Running Partial Builds

The complete static build process takes hours. If you’re working on fixing a build problem and you need to test your changes, it is obviously not practical to run the entire build process and wait to see the results. However, in most cases, you don’t need to. Here are a number of examples of how you can run only a small component of the build process to test specific changes.

IMPORTANT NOTE: In most cases, you must have an existing completed build in place before you can successfully run partial builds. That means that once in a while, you will need to run a complete local build for yourself. You can of course do that over lunch or overnight. Another alternative is to run this: cd static ant -f getBuiltSiteFromJenkins.xml This will go to the Jenkins server and download the latest complete successful build, then unzip it into the correct locations on your machine. Note that the MoEML build is several GB in size, so if you have a slow connection, it might be faster to build it yourself.

Once you have a full completed build available locally, you can start running only the part of the build that you are interested in. For example, if you are trying to work on a problem that relates to the generation of the Original XML, you might do this: ant createOriginalXml validateOriginalXml This will perform only those two steps, and you can then examine the results in the site/xml/original folder.

If you’re working on something more substantial that requires several steps, you can just chain them together as appropriate. Make sure you run them in the order they’re shown in the long list above, because each process may depend on the output from a preceding process.

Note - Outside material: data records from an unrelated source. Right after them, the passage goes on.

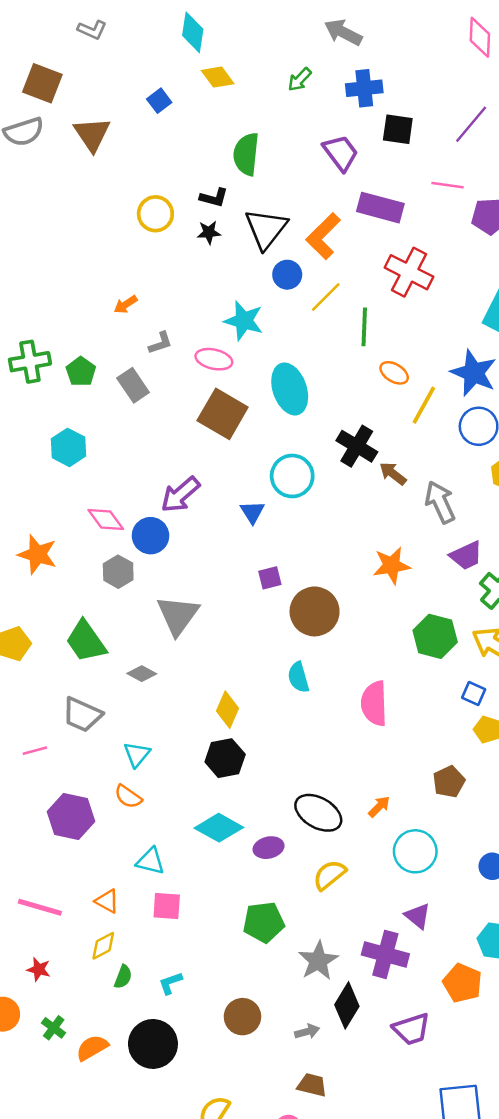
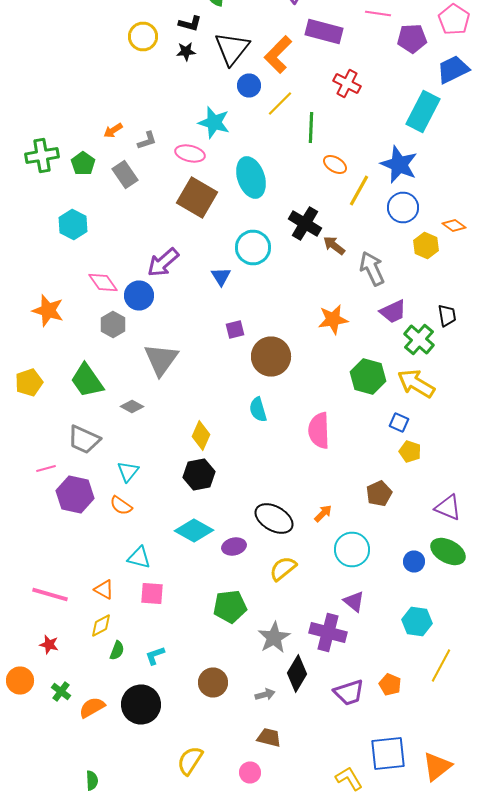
red cross: (409, 272) -> (347, 84), size x0.7
orange arrow: (126, 304) -> (113, 130), moved
purple hexagon: (71, 817) -> (75, 494), moved
orange pentagon: (462, 983) -> (390, 684), moved, size x0.7

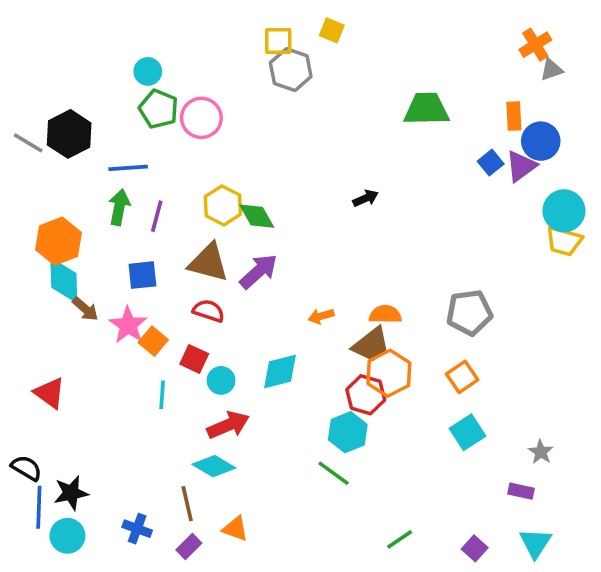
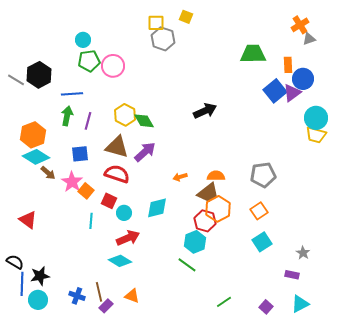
green pentagon: (159, 109) -> (89, 61), turned -30
green trapezoid: (426, 109) -> (253, 54), moved
blue square: (491, 163) -> (275, 91), size x1.6
black arrow: (366, 198) -> (205, 111), size x1.6
cyan diamond: (64, 280) -> (36, 157), turned -56
red semicircle: (209, 311) -> (117, 174), size x1.4
brown line: (187, 504) -> (99, 292), moved
cyan triangle: (535, 543) -> (300, 304), turned 30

Processing a subset of documents

Another useful approach to rapid building is to process only a specific subset of documents. For example, imagine that you are dealing with an HTML problem that affects lots of documents, but you know that one particular document (ABCH1) exemplifies the issue, and can be used as a test. You can run this: ant createXhtmlDocs -DdocsToBuild=ABCH1 This will run the part of the build that transforms the Standalone XML into HTML files, but it will only process a single document, making it very fast indeed; you can then inspect the changes to that specific document. To process more than one document, separate them with commas: ant createStandaloneXml -DdocsToBuild=ABCH1,STMA12

Finally, there is a specific target named quick, which is designed to do the minimum processing to get from the source XML to the XHTML output (in other words, the most important stages in the build process, ignoring such things as RSS feeds). If you run: ant quick -DdocsToBuild=ABCH1,STMA12 you’ll pass those two documents through the entire process from source to HTML output, but the process should be relatively fast. Again, it’s important to remember that you must have a complete set of build products in place in your static/site folder before this will work properly.

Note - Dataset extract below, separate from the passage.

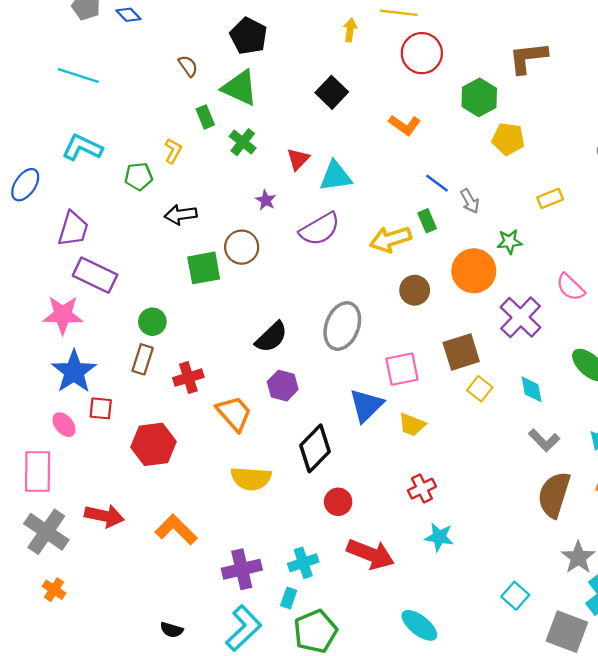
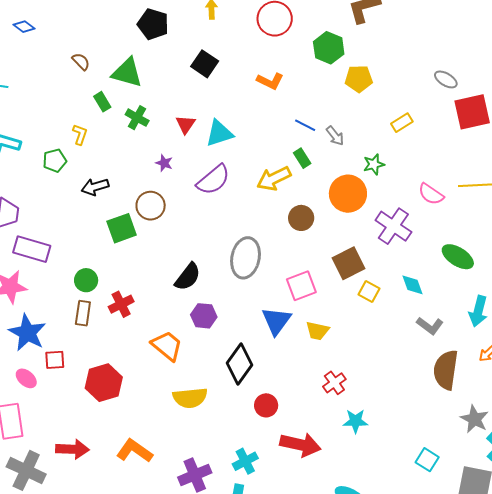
black pentagon: (249, 36) -> (153, 24), moved
red cross: (188, 378) -> (121, 304), moved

You can even do the same with entities such as people, places and bibliography items, but you will need to build both the item itself and the containing XML file. So to rebuild the Clothworkers’ Company (CLOT2) page, you could run: ant quick -DdocsToBuild=ORGS1,CLOT2 This will process all the content of the orgs, and then build the AJAX fragment for CLOT2, and generate a page from it.

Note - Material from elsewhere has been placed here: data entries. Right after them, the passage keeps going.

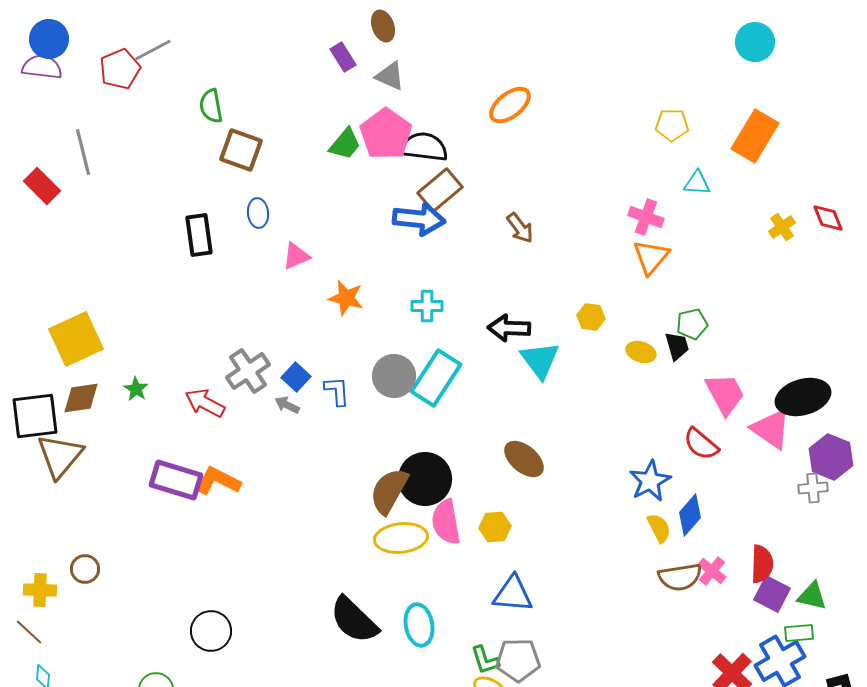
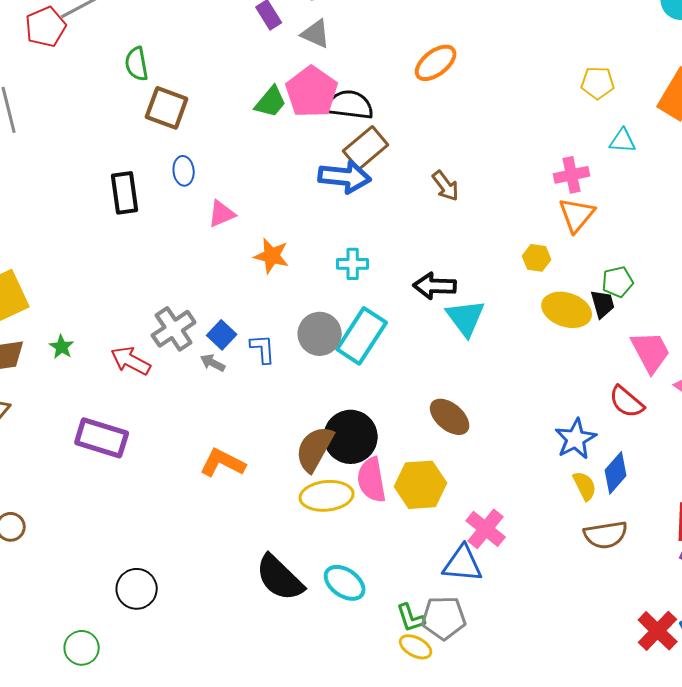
pink cross: (646, 217) -> (572, 175), turned -32
yellow hexagon: (591, 317) -> (537, 258), moved
yellow ellipse: (641, 352) -> (567, 310), size x1.6
orange L-shape: (218, 481) -> (223, 463), moved
yellow hexagon: (495, 527) -> (421, 485), size x1.6
pink cross: (712, 571) -> (486, 529), moved, size x1.4
blue triangle: (513, 594) -> (463, 564), moved
cyan ellipse: (419, 625) -> (345, 583), turned -45

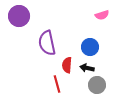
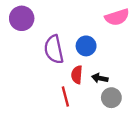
pink semicircle: (102, 15) -> (117, 17), size x1.5
blue circle: (90, 47) -> (86, 46), moved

Strategies for Building and Testing

The various strategies described above provide the basis for a programmer to work efficiently on solving a specific problem or adding a specific feature without having to wait for long periods to see the results of changes. If you triage the issue you’re working on carefully, you’ll be able to break it down into small steps, and identify a specific subset of documents which can be used for testing, then develop and test your changes carefully, so that when you do commit changes to the repository, it’s much less likely that the full build will fail because of something you did.